There are only 38 comments to this shock-and-awe piece published at the Redbookmag's website. This is a bit disappointing, since at least 39 things came to mind when skimming through this provocative but slightly shallow “advice” to readers in a long-term relationship. Thinking upon my marriage (and relationships passed), I had to scratch my head. While there was validity in some of the claims, in others there was a nagging doubt that any of it was necessary. Here's the premise behind the piece, and how it could be taken horribly out of context:

Flirting – Author Amy Spencer gives us a few reasons why it is OK for women to flirt with other men. It adds a level of excitement. It can make a man jealous (and that's a good thing?) It also has the opportunity to raise your self-esteem. This could also be a Pandora's Box just waiting to be opened. My rule has always been the Golden Rule (If you wouldn't want your man flirting with other women, do him the same courtesy.) Women have come a long way to not have to define self-esteem by what a horny stranger thinks of them....

Being selfish – The article claims that women owe it to themselves (and their marriage) to be a bit “selfish” from time to time. Expect something from your partner purely for the purpose of meeting your needs. (Last time I checked, this was called “communication,” and it is perfectly acceptable. Whether in matters of the bedroom, or just when you need a break from the kids, I would expect any intelligent woman to ask for what she needs. And I hope she would reciprocate.)

Lying – The article goes on to say that sometimes a lie can be helpful in a relationship. Um, yeah... it's called a “little white lie” and it's similar to telling someone that their baby isn't ugly (when really they are.) Don't hurt your hubby's feelings... even if it means not sharing intimate details of past relationships or being less than frank about his new haircut. Next topic, please.

Whether you loved or hated this article, one thing is for certain. Mutual respect is important in a relationship, and if you are doing anything that would betray that code of ethics, it's probably NOT going to help you get closer to your mate. You might also want to think about the best way to model real grown-up relationship behavior for your kids (would flirting with the FedEx guy accomplish this?)

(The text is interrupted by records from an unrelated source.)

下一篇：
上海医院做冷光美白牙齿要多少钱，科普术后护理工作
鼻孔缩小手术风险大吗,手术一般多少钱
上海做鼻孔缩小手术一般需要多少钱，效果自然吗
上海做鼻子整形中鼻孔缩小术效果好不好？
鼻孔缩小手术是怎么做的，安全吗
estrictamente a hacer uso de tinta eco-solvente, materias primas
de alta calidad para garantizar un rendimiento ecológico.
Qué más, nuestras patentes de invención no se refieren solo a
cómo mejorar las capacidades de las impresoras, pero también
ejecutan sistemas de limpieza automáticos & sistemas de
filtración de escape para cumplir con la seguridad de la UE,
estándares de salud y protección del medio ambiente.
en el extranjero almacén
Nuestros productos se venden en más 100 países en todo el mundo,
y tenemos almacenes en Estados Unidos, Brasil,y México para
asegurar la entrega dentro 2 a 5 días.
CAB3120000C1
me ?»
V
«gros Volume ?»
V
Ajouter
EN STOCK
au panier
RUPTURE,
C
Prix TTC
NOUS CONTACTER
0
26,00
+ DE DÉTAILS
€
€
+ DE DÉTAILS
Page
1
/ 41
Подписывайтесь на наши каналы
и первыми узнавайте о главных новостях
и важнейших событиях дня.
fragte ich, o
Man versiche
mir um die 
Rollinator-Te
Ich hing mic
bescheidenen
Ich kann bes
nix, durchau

(Note: This article has comments from December 2007. What does this mean? It wasn't that big of a hit then, and needed to be “reintroduced” to readers via email today – and with a titillating headline, nonetheless.) Ironically, the article closes with a set of old standby's for keeping the love alive (saying “I love you,” keeping physical contact, and letting the petty things go.)

I guess the really good advice doesn't need a racy headline.